Poster: Molecular & Cellular Plant-Microbe Interactions: MPMI
Aspartyl protease mediated cleavage of AtBAG6 triggers autophagy and fungal resistance in plants
Y. LI (1), M. Kabbage (2), M. Dickman (1) (1) Texas A&M University, U.S.A.; (2) University of Wisconsin-Madison, U.S.A.
The Bcl-2-associated-athanogene (BAG) family is an evolutionarily conserved group of co-chaperones that modulate numerous cellular processes. Previously we found that Arabidopsis BAG6 (AtBAG6) is required for basal immunity against the fungal phytopathogen Botrytis cinerea. However, the mechanism(s) by which AtBAG6 controls immunity are obscure. Here, we address this important question by determining the molecular mechanisms responsible for AtBAG6 mediated basal resistance. We show that AtBAG6 is cleaved in vivo in a caspase-1 like dependent manner, and via a combination of pull-downs, mass spectrometry, yeast-two-hybrid and chemical genomics, we demonstrate that AtBAG6 interacts with a C2-GRAM domain protein (AtBAGP1) and an aspartyl protease (AtAPCB1), both of which are required for AtBAG6 processing.
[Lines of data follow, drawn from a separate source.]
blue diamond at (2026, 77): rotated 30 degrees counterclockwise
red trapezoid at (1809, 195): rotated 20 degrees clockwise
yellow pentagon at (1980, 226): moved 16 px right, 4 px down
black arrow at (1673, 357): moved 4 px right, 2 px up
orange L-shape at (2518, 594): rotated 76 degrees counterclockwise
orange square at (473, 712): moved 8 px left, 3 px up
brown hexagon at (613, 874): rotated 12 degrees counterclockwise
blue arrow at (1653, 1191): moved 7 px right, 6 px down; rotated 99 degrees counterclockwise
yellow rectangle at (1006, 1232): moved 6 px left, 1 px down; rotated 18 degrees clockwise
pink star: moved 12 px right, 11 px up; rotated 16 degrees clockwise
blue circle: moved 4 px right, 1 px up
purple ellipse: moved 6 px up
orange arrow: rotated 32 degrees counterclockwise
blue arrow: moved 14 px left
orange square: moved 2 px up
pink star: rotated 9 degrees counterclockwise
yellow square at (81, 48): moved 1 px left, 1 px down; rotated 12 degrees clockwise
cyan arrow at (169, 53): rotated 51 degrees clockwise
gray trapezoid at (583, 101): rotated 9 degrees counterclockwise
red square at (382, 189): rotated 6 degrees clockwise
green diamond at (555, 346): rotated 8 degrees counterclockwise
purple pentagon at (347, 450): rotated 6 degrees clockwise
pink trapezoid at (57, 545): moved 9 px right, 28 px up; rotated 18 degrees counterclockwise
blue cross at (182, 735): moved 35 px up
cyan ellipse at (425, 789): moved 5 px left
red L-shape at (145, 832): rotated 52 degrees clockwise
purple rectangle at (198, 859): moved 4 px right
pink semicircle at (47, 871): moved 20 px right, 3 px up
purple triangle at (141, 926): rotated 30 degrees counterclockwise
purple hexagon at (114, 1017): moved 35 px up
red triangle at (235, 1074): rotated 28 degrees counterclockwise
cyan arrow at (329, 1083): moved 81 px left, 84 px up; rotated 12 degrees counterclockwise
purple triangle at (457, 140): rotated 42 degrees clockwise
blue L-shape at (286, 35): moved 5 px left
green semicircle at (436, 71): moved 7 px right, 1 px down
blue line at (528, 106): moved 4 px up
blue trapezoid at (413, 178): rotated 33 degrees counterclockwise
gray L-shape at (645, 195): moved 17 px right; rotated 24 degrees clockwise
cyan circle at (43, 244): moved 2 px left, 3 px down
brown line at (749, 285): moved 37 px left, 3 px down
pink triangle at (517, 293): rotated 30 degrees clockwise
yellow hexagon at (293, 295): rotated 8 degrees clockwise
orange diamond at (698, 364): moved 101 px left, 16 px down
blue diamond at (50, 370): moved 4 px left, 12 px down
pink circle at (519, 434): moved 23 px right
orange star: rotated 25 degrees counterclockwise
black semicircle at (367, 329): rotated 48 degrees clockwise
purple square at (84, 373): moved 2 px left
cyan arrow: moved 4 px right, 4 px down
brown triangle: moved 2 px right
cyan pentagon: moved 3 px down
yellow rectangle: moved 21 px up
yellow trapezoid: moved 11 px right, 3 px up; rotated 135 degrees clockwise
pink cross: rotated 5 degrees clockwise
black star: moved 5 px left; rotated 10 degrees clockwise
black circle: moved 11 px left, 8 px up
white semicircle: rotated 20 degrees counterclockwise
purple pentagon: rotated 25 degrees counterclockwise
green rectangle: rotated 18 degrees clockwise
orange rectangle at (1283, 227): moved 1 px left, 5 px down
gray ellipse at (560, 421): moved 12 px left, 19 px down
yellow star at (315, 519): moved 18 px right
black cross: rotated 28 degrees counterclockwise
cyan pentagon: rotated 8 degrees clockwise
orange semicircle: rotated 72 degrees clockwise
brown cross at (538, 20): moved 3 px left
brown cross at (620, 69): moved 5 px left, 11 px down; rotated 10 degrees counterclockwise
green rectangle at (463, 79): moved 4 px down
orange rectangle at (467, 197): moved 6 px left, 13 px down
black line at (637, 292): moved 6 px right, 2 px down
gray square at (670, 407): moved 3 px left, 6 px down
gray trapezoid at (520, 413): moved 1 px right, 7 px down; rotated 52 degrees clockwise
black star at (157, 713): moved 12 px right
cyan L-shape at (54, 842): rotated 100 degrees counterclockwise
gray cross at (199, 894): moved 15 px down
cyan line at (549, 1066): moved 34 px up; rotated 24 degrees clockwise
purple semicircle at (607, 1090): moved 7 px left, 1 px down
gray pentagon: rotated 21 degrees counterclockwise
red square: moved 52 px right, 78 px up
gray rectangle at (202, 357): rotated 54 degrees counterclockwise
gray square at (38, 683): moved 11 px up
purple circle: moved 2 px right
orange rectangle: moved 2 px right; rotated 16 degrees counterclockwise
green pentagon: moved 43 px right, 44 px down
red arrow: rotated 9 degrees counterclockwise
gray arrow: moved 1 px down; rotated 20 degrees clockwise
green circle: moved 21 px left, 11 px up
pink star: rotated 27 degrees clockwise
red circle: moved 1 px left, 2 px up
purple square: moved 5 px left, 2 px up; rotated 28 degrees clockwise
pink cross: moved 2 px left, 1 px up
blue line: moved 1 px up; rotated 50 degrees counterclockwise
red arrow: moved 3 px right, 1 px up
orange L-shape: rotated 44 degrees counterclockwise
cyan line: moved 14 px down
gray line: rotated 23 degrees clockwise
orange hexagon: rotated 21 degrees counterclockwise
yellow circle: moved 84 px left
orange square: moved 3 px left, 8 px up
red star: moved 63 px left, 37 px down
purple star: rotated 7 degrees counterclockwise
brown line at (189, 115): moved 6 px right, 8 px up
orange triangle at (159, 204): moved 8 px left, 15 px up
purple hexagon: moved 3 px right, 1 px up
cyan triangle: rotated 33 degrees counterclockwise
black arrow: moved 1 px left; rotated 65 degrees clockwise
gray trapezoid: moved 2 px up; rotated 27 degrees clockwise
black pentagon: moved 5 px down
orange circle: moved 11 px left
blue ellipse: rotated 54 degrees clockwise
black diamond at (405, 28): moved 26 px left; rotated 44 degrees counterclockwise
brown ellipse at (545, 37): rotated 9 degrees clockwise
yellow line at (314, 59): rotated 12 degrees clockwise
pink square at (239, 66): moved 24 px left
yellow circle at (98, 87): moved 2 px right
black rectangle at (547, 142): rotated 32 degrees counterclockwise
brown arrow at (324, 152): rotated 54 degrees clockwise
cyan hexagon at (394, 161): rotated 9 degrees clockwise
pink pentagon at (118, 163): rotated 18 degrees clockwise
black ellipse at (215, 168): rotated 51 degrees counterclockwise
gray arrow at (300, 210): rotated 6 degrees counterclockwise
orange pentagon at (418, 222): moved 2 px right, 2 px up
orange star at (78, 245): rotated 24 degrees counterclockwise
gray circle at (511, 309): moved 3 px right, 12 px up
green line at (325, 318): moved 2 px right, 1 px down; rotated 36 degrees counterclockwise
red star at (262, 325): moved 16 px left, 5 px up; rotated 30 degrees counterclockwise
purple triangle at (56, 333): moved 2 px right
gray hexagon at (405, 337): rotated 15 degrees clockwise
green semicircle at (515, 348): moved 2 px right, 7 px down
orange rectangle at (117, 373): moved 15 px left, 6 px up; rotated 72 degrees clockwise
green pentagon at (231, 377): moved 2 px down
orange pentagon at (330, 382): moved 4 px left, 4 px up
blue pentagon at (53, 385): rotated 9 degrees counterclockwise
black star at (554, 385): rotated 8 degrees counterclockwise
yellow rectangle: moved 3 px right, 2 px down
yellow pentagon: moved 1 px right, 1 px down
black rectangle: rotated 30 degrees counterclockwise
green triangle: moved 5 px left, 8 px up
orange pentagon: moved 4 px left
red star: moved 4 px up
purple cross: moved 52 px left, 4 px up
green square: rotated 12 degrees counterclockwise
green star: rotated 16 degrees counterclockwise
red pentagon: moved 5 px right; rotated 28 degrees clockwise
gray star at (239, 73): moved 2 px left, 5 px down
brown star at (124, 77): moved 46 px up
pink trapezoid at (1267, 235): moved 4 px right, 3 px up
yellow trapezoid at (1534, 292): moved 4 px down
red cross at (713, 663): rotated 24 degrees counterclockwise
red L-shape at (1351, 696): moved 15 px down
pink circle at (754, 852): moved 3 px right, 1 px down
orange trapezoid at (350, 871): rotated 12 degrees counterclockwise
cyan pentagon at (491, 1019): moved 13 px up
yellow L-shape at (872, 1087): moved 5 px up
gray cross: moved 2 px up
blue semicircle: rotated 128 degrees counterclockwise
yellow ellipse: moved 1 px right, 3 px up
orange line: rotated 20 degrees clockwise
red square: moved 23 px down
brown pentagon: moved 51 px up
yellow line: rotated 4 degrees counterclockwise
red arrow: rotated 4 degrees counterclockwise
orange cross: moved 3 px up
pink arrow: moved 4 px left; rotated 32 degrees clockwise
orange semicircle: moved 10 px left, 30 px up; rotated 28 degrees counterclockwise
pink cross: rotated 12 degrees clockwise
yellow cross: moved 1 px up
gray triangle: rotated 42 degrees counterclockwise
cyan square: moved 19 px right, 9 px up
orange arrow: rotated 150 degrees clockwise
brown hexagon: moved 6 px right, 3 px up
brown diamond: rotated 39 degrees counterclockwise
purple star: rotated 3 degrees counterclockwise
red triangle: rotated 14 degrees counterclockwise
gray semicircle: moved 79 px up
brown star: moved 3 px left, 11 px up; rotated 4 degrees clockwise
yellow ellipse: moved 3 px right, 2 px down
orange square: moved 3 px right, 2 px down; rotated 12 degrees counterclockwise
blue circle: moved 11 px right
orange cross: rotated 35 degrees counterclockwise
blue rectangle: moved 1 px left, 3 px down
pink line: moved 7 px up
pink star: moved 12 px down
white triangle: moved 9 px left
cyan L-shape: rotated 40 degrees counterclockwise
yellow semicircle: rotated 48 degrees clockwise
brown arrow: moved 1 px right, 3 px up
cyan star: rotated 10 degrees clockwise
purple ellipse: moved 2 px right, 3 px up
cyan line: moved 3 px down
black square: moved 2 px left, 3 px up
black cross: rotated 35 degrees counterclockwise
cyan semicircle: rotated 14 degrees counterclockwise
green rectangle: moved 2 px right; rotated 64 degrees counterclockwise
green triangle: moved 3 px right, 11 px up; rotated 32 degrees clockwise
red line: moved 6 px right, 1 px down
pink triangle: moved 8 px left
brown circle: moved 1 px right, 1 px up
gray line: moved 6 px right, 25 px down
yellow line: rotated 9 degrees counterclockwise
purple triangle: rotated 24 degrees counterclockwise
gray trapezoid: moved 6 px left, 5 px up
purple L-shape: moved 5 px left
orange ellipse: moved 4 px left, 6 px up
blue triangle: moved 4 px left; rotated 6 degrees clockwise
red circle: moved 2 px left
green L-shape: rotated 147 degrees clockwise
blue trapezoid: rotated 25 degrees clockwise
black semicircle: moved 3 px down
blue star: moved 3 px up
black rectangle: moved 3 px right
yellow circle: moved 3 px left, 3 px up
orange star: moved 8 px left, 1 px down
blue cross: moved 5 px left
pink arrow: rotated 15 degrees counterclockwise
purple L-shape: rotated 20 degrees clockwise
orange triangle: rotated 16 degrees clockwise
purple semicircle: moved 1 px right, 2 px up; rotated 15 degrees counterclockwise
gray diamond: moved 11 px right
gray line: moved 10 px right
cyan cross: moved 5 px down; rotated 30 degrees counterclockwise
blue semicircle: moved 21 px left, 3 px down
Furthermore, fluorescence and transmission electron microscopy established that AtBAG6 cleavage triggers autophagy in the host that coincides with disease resistance. Targeted inactivation of AtBAGP1 or AtAPCB1 results in the blocking of AtBAG6 processing and loss of resistance. Mutation of the cleavage site blocks cleavage, inhibits autophagy and disease resistance is compromised. Taken together, these results couple an aspartyl protease with a molecular co-chaperone to trigger autophagy and plant defense, providing a key link between fungal recognition and the induction of cell death and resistance.